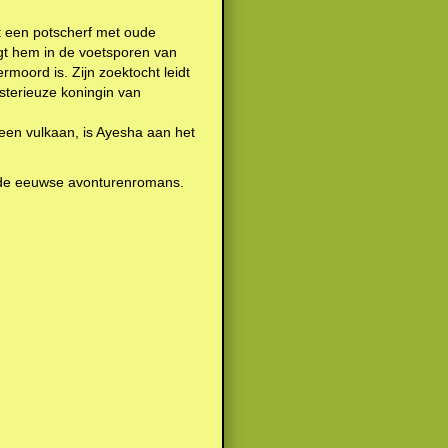
t een potscherf met oude
engt hem in de voetsporen van
ermoord is. Zijn zoektocht leidt
sterieuze koningin van
 een vulkaan, is Ayesha aan het
19de eeuwse avonturenromans.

====================

- [Assignment]: Each entry above must be repeated word for word, minus its images.

- [Answer]:
t een potscherf met oude
engt hem in de voetsporen van
ermoord is. Zijn zoektocht leidt
sterieuze koningin van
 een vulkaan, is Ayesha aan het
19de eeuwse avonturenromans.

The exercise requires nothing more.